Como viveria se não pudesse mais presenciar tudo aquilo?
Mas, cada vez mais, Clara perdia a visão.
Ninguém sabia porquê.
O mundo de Clara foi perdendo o brilho e a cor e, infelizmente, de forma irreversível.
Escuridão. Solidão eterna e permanente.
Era impossível aceitar.
Justo Clara, a menina que acreditava num mundo melhor e que sabia que tudo seria possível se, ao invés de olhar para baixo, as pessoas olhassem para o céu e pudessem perceber o quanto somos insignificantes diante de um processo tão complexo chamado galáxia.
Pena o ser humano não ser inquebrantável e Clara não ter a armadura inviolável que sempre idealizou para todos. Esqueceu de si mesma por pensar demais em causas que uma criança não poderia mudar e, mesmo se gritasse aos quatro cantos a fórmula exata da felicidade, ninguém daria ouvidos.
Os dias foram passando rápido, Clara aproveitava cada segundo como se fosse o último. Mas, assim como o dia termina, a escuridão chegou aos seus olhos.
A menina que calmamente contemplava o céu, perdeu a luz.
Nem médicos, nem seus pais, nem orações, nem ninguém conseguiu um remédio, uma solução.
E Deus?
Não era Ele quem sempre amparava a menina que tanto admirava Suas obras?
Deus não quis reverter a situação.
Enquanto o mundo desabava ao seu redor em busca de soluções e curas milagrosas, Clara esqueceu-se da escuridão, olhou dentro de si mesma e, como que por um milagre, pôde ver todo firmamento novamente.
Era lindo! Tudo simetricamente em seu lugar. Estrelas, planetas, lua, constelações e pensamentos.
Clara descobriu que o infinito que ela tanto amava estava ali, dentro dela mesma. Ela era o infinito.

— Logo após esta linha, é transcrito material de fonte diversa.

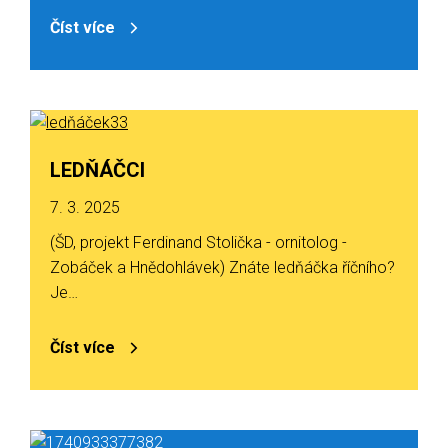
Číst více
LEDŇÁČCI
7. 3. 2025
(ŠD, projekt Ferdinand Stolička - ornitolog -
Zobáček a Hnědohlávek) Znáte ledňáčka říčního?
Je…
Číst více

Todos os planetas e constelações eram formados pelos mesmos elementos que formaram Clara; afinal, vieram todos da mesma explosão.
E, contrariando a todas expectativas, a vida da menina que olhava estrelas não mudou...
Todos os dias Clara repete o mesmo ritual: escova os dentes após o jantar, despede-se de todos e fica admirando o céu. Só que agora é diferente...
Ela não precisa mais abrir a janela.